The now-defunct cryptocurrency exchange FTX and its sister company Alameda Research were ordered to pay US$12.7 million for its customers and fraud victims, the Commodity Futures Trading Commission (CFTC) announced on Thursday.
FTX will pay $8.7 million in restitution and another $4 million to compensate victims of the “massive fraudulent scheme” orchestrated by Sam Bankman-Fried.
Bankman-Fried, who founded FTX and Alameda, was convicted late last year on federal fraud and conspiracy charges related to his role in FTX’s collapse. He was sentenced to 25 years in prison in March.
“Not only is this multibillion-dollar recovery for victims the largest recovery of its kind in CFTC history, but we achieved it with remarkable speed,” CFTC Enforcement Division Director Ian McGinley said in a statement Thursday. .
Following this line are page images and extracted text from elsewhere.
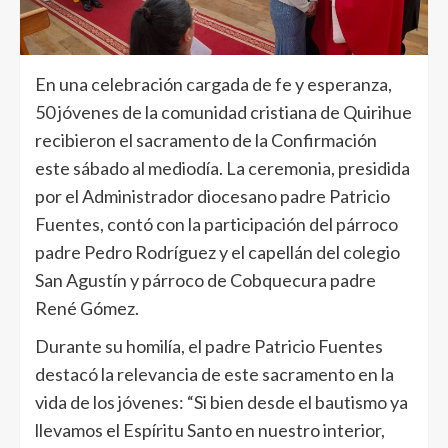
En una celebración cargada de fe y esperanza,
50 jóvenes de la comunidad cristiana de Quirihue
recibieron el sacramento de la Confirmación
este sábado al mediodía. La ceremonia, presidida
por el Administrador diocesano padre Patricio
Fuentes, contó con la participación del párroco
padre Pedro Rodríguez y el capellán del colegio
San Agustín y párroco de Cobquecura padre
René Gómez.
Durante su homilía, el padre Patricio Fuentes
destacó la relevancia de este sacramento en la
vida de los jóvenes: “Si bien desde el bautismo ya
llevamos el Espíritu Santo en nuestro interior,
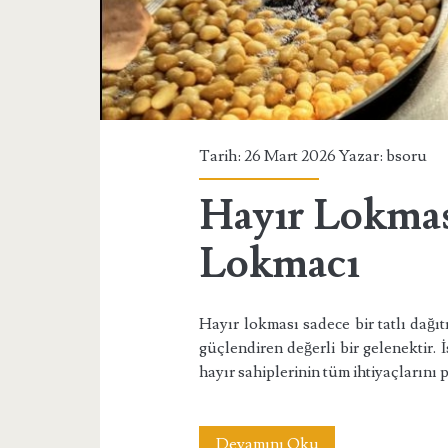
Tarih: 26 Mart 2026 Yazar:
bsoru
Hayır Lokması
Lokmacı
Hayır lokması sadece bir tatlı dağıt
güçlendiren değerli bir gelenektir.
hayır sahiplerinin tüm ihtiyaçlarını
Hayır
Devamını Oku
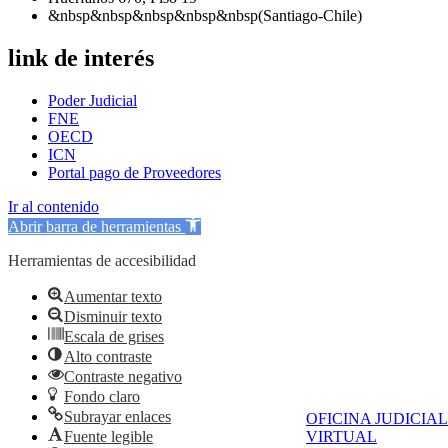
&nbsp&nbsp&nbsp&nbsp&nbsp(Santiago-Chile)
link de interés
Poder Judicial
FNE
OECD
ICN
Portal pago de Proveedores
Ir al contenido
Abrir barra de herramientas
Herramientas de accesibilidad
Aumentar texto
Disminuir texto
Escala de grises
Alto contraste
Contraste negativo
Fondo claro
Subrayar enlaces
OFICINA JUDICIAL
Fuente legible
VIRTUAL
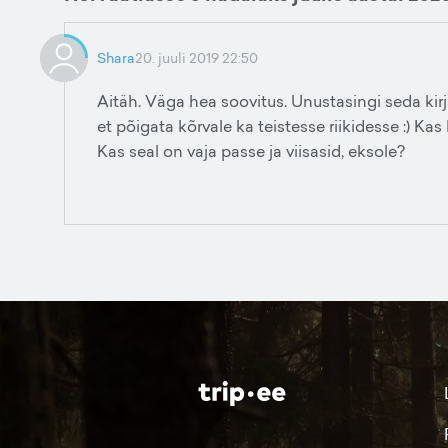
Shara
20. juuli 2019 22:50
Aitäh. Väga hea soovitus. Unustasingi seda kir
et põigata kõrvale ka teistesse riikidesse :) K
Kas seal on vaja passe ja viisasid, eksole?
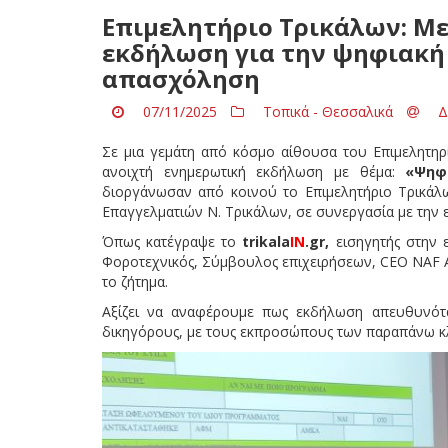
Επιμελητήριο Τρικάλων: Με
εκδήλωση για την ψηφιακή 
απασχόληση
07/11/2025
Τοπικά - Θεσσαλικά
Δ
Σε μια γεμάτη από κόσμο αίθουσα του Επιμελητηρ
ανοιχτή ενημερωτική εκδήλωση με θέμα:
«Ψηφ
διοργάνωσαν από κοινού το Επιμελητήριο Τρικά
Επαγγελματιών Ν. Τρικάλων, σε συνεργασία με την
Όπως κατέγραψε το
trikala
IN
.
gr,
εισηγητής στην 
Φοροτεχνικός, Σύμβουλος επιχειρήσεων, CEO NAF
το ζήτημα.
Αξίζει να αναφέρουμε πως εκδήλωση απευθυνόταν
δικηγόρους, με τους εκπροσώπους των παραπάνω κ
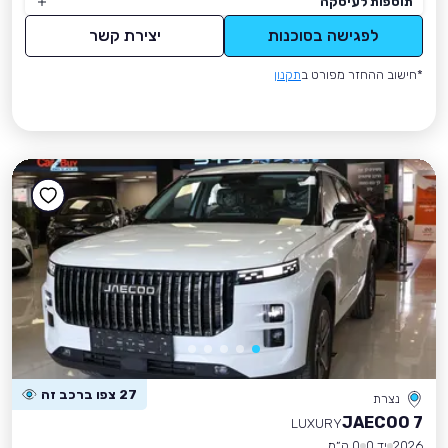
תוספות לעיסקה
לפגישה בסוכנות
יצירת קשר
*חישוב ההחזר מפורט ב
תקנון
27 צפו ברכב זה
נצרת
JAECOO 7
LUXURY
2026
יד 0
0 ק״מ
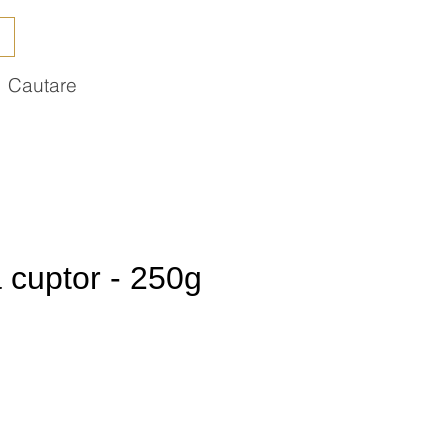
Cautare
 cuptor - 250g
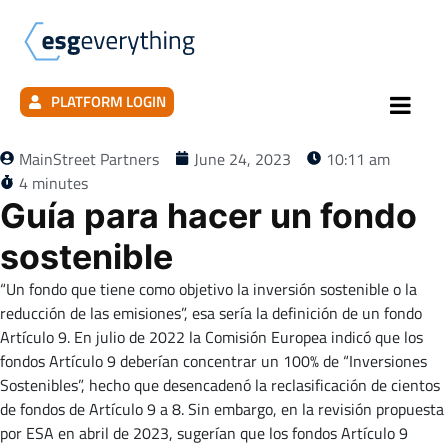
PLATFORM LOGIN
MainStreet Partners
June 24, 2023
10:11 am
4 minutes
Guía para hacer un fondo
sostenible
“Un fondo que tiene como objetivo la inversión sostenible o la
reducción de las emisiones”, esa sería la definición de un fondo
Artículo 9. En julio de 2022 la Comisión Europea indicó que los
fondos Artículo 9 deberían concentrar un 100% de “Inversiones
Sostenibles”, hecho que desencadenó la reclasificación de cientos
de fondos de Artículo 9 a 8. Sin embargo, en la revisión propuesta
por ESA en abril de 2023, sugerían que los fondos Artículo 9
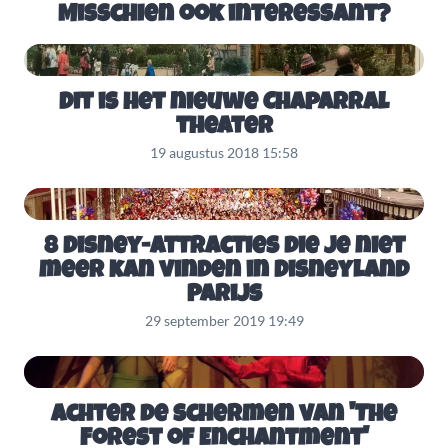
Misschien ook interessant?
Dit is het nieuwe Chaparral
theater
19 augustus 2018 15:58
8 Disney-attracties die je niet
meer kan vinden in Disneyland
Parijs
29 september 2019 19:49
Achter de schermen van 'The
Forest of Enchantment'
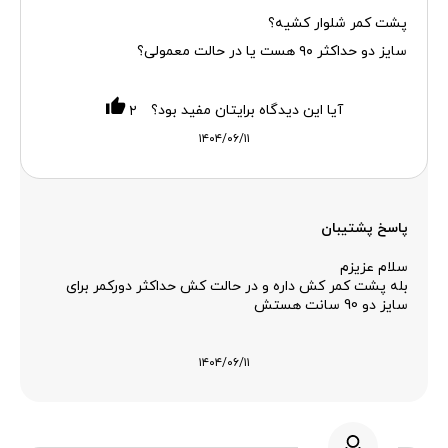
پشت کمر شلوار کشیه؟
سایز دو حداکثر ۹۰ هست یا در حالت معمولی؟
آیا این دیدگاه برایتان مفید بود؟
۲
۱۴۰۴/۰۶/۱۱
پاسخ پشتیبان
سلام عزیزم
بله پشت کمر کش داره و در حالت کش حداکثر دورکمر برای
سایز دو 90 سانت هستش
۱۴۰۴/۰۶/۱۱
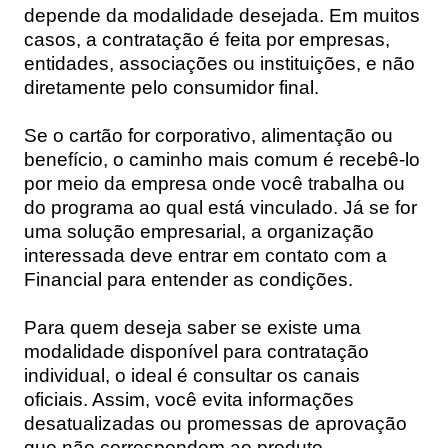
depende da modalidade desejada. Em muitos
casos, a contratação é feita por empresas,
entidades, associações ou instituições, e não
diretamente pelo consumidor final.
Se o cartão for corporativo, alimentação ou
benefício, o caminho mais comum é recebê-lo
por meio da empresa onde você trabalha ou
do programa ao qual está vinculado. Já se for
uma solução empresarial, a organização
interessada deve entrar em contato com a
Financial para entender as condições.
Para quem deseja saber se existe uma
modalidade disponível para contratação
individual, o ideal é consultar os canais
oficiais. Assim, você evita informações
desatualizadas ou promessas de aprovação
que não correspondem ao produto.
“FTX’s massive fraud collapsed 21 months ago, and in that time the CFTC investigated, filed charges and achieved what many thought was impossible at the time of the collapse – a resolution to compensate victims for the losses they suffered,” he added.
Following Thursday’s court order, CFTC Chairman Rostin Behnam emphasized the need for legislation on digital assets such as crypto to “fill regulatory gaps.”
“As I’ve been saying for years, this is just the tip of the iceberg,” Behnam said in a statement. “In the absence of digital asset legislation to fill regulatory gaps, entities will continue to operate in the shadows, without these basic tools of sound regulation, honing their deceptive practices and continuing to deceive customers.”